AVAILABLE DATA below:

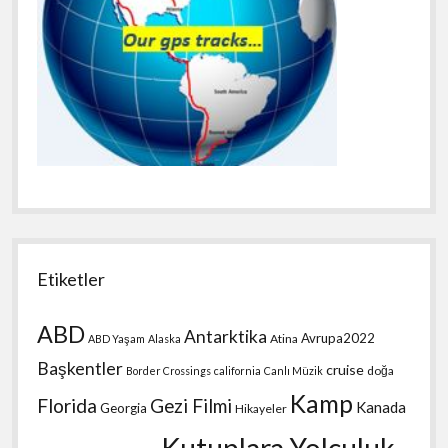
Etiketler
ABD
Antarktika
Avrupa2022
Atina
ABD Yaşam
Alaska
Başkentler
cruise
doğa
Border Crossings
california
Canlı Müzik
Kamp
Florida
Gezi Filmi
Kanada
Georgia
Hikayeler
Kutuplara Yolculuk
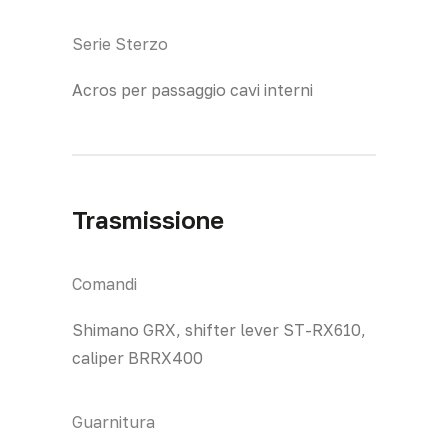
Serie Sterzo
Acros per passaggio cavi interni
Trasmissione
Comandi
Shimano GRX, shifter lever ST-RX610,
caliper BRRX400
Guarnitura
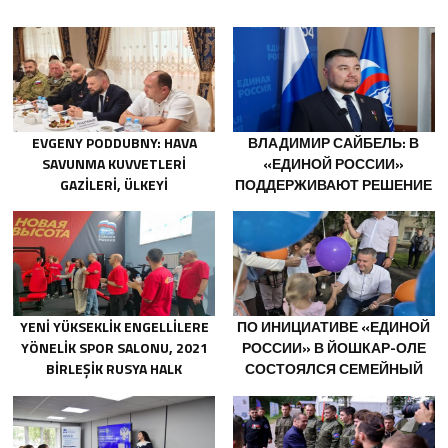
EVGENY PODDUBNY: HAVA
ВЛАДИМИР САЙБЕЛЬ: В
SAVUNMA KUVVETLERI
«ЕДИНОЙ РОССИИ»
GAZILERI, ÜLKEYI
ПОДДЕРЖИВАЮТ РЕШЕНИЕ
DEĞIŞTIRECEK GÜÇTÜR
МИНТРУДА УПРОСТИТЬ ДЛЯ
БЫВШИХ УЧАСТНИКОВ СВО
ПОЛУЧЕНИЕ
СОЦКОНТРАКТА
YENI YÜKSEKLIK ENGELLILERE
ПО ИНИЦИАТИВЕ «ЕДИНОЙ
YÖNELIK SPOR SALONU, 2021
РОССИИ» В ЙОШКАР-ОЛЕ
BIRLEŞIK RUSYA HALK
СОСТОЯЛСЯ СЕМЕЙНЫЙ
PROGRAMI KAPSAMINDA
ФЕСТИВАЛЬ
SARATOV’DA AÇILDI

End of AVAILABLE DATA.

WORK INSTRUCTIONS: Could you give the listing above again word for word, without any pictures?

ANSWER:
Etiketler
ABD
Antarktika
Avrupa2022
Atina
ABD Yaşam
Alaska
Başkentler
cruise
doğa
Border Crossings
california
Canlı Müzik
Kamp
Florida
Gezi Filmi
Kanada
Georgia
Hikayeler
Kutuplara Yolculuk
Serie Sterzo
Acros per passaggio cavi interni
Trasmissione
Comandi
Shimano GRX, shifter lever ST-RX610,
caliper BRRX400
Guarnitura
EVGENY PODDUBNY: HAVA
ВЛАДИМИР САЙБЕЛЬ: В
SAVUNMA KUVVETLERI
«ЕДИНОЙ РОССИИ»
GAZILERI, ÜLKEYI
ПОДДЕРЖИВАЮТ РЕШЕНИЕ
DEĞIŞTIRECEK GÜÇTÜR
МИНТРУДА УПРОСТИТЬ ДЛЯ
БЫВШИХ УЧАСТНИКОВ СВО
ПОЛУЧЕНИЕ
СОЦКОНТРАКТА
YENI YÜKSEKLIK ENGELLILERE
ПО ИНИЦИАТИВЕ «ЕДИНОЙ
YÖNELIK SPOR SALONU, 2021
РОССИИ» В ЙОШКАР-ОЛЕ
BIRLEŞIK RUSYA HALK
СОСТОЯЛСЯ СЕМЕЙНЫЙ
PROGRAMI KAPSAMINDA
ФЕСТИВАЛЬ
SARATOV’DA AÇILDI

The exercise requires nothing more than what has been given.